## What is required:
Print every one of the records verbatim, omitting nothing.
Segment Start: Data to process
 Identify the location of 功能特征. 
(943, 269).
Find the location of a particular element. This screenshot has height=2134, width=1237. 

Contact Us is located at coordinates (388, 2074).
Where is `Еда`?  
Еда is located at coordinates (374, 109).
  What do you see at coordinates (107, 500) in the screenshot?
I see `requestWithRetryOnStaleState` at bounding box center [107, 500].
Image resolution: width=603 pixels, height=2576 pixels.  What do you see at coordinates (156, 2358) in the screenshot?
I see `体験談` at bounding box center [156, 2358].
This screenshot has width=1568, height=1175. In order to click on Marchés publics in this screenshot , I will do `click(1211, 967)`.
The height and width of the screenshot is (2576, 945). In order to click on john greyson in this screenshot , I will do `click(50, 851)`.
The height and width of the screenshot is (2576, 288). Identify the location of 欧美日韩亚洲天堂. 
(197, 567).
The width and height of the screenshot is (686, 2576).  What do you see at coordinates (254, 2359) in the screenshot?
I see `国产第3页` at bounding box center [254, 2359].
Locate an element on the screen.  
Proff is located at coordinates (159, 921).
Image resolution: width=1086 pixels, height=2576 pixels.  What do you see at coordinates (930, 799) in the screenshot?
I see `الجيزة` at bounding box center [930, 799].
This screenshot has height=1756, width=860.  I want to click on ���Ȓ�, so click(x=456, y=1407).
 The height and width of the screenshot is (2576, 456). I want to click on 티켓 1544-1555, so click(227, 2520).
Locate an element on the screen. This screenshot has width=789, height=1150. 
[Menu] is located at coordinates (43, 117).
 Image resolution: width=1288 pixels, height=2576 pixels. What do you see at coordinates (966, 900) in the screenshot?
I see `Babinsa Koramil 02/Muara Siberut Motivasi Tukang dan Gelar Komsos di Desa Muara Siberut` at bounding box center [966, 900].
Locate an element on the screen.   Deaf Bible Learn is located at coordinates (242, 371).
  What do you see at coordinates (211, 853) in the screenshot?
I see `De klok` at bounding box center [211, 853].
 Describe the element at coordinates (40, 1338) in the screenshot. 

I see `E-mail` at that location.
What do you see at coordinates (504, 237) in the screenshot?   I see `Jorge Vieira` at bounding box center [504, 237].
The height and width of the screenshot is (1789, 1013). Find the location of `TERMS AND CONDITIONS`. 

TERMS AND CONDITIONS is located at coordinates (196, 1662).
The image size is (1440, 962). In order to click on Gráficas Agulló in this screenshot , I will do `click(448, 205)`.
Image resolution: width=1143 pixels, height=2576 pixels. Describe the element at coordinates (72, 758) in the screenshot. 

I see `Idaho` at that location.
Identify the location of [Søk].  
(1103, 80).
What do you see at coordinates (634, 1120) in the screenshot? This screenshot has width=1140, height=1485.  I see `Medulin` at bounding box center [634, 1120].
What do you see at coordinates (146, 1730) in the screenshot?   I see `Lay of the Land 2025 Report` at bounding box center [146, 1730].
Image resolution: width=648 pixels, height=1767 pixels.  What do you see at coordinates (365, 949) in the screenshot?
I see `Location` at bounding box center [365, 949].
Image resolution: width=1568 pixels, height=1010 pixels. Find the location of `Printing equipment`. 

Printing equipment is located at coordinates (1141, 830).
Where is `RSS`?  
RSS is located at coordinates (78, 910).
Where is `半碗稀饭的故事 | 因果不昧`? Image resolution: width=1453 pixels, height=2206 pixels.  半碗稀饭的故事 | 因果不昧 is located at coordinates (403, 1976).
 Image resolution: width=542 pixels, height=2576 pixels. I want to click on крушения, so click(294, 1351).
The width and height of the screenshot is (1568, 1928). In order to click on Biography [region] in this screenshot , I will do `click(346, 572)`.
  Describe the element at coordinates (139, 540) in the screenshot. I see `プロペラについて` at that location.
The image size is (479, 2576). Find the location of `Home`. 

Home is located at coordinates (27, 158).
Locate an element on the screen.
Segment End: Data to process
## Reply:
 Identify the location of 功能特征. 
(943, 269).
Find the location of a particular element. This screenshot has height=2134, width=1237. 

Contact Us is located at coordinates (388, 2074).
Where is `Еда`?  
Еда is located at coordinates (374, 109).
  What do you see at coordinates (107, 500) in the screenshot?
I see `requestWithRetryOnStaleState` at bounding box center [107, 500].
Image resolution: width=603 pixels, height=2576 pixels.  What do you see at coordinates (156, 2358) in the screenshot?
I see `体験談` at bounding box center [156, 2358].
This screenshot has width=1568, height=1175. In order to click on Marchés publics in this screenshot , I will do `click(1211, 967)`.
The height and width of the screenshot is (2576, 945). In order to click on john greyson in this screenshot , I will do `click(50, 851)`.
The height and width of the screenshot is (2576, 288). Identify the location of 欧美日韩亚洲天堂. 
(197, 567).
The width and height of the screenshot is (686, 2576).  What do you see at coordinates (254, 2359) in the screenshot?
I see `国产第3页` at bounding box center [254, 2359].
Locate an element on the screen.  
Proff is located at coordinates (159, 921).
Image resolution: width=1086 pixels, height=2576 pixels.  What do you see at coordinates (930, 799) in the screenshot?
I see `الجيزة` at bounding box center [930, 799].
This screenshot has height=1756, width=860.  I want to click on ���Ȓ�, so click(x=456, y=1407).
 The height and width of the screenshot is (2576, 456). I want to click on 티켓 1544-1555, so click(227, 2520).
Locate an element on the screen. This screenshot has width=789, height=1150. 
[Menu] is located at coordinates (43, 117).
 Image resolution: width=1288 pixels, height=2576 pixels. What do you see at coordinates (966, 900) in the screenshot?
I see `Babinsa Koramil 02/Muara Siberut Motivasi Tukang dan Gelar Komsos di Desa Muara Siberut` at bounding box center [966, 900].
Locate an element on the screen.   Deaf Bible Learn is located at coordinates (242, 371).
  What do you see at coordinates (211, 853) in the screenshot?
I see `De klok` at bounding box center [211, 853].
 Describe the element at coordinates (40, 1338) in the screenshot. 

I see `E-mail` at that location.
What do you see at coordinates (504, 237) in the screenshot?   I see `Jorge Vieira` at bounding box center [504, 237].
The height and width of the screenshot is (1789, 1013). Find the location of `TERMS AND CONDITIONS`. 

TERMS AND CONDITIONS is located at coordinates (196, 1662).
The image size is (1440, 962). In order to click on Gráficas Agulló in this screenshot , I will do `click(448, 205)`.
Image resolution: width=1143 pixels, height=2576 pixels. Describe the element at coordinates (72, 758) in the screenshot. 

I see `Idaho` at that location.
Identify the location of [Søk].  
(1103, 80).
What do you see at coordinates (634, 1120) in the screenshot? This screenshot has width=1140, height=1485.  I see `Medulin` at bounding box center [634, 1120].
What do you see at coordinates (146, 1730) in the screenshot?   I see `Lay of the Land 2025 Report` at bounding box center [146, 1730].
Image resolution: width=648 pixels, height=1767 pixels.  What do you see at coordinates (365, 949) in the screenshot?
I see `Location` at bounding box center [365, 949].
Image resolution: width=1568 pixels, height=1010 pixels. Find the location of `Printing equipment`. 

Printing equipment is located at coordinates (1141, 830).
Where is `RSS`?  
RSS is located at coordinates (78, 910).
Where is `半碗稀饭的故事 | 因果不昧`? Image resolution: width=1453 pixels, height=2206 pixels.  半碗稀饭的故事 | 因果不昧 is located at coordinates (403, 1976).
 Image resolution: width=542 pixels, height=2576 pixels. I want to click on крушения, so click(294, 1351).
The width and height of the screenshot is (1568, 1928). In order to click on Biography [region] in this screenshot , I will do `click(346, 572)`.
  Describe the element at coordinates (139, 540) in the screenshot. I see `プロペラについて` at that location.
The image size is (479, 2576). Find the location of `Home`. 

Home is located at coordinates (27, 158).
Locate an element on the screen.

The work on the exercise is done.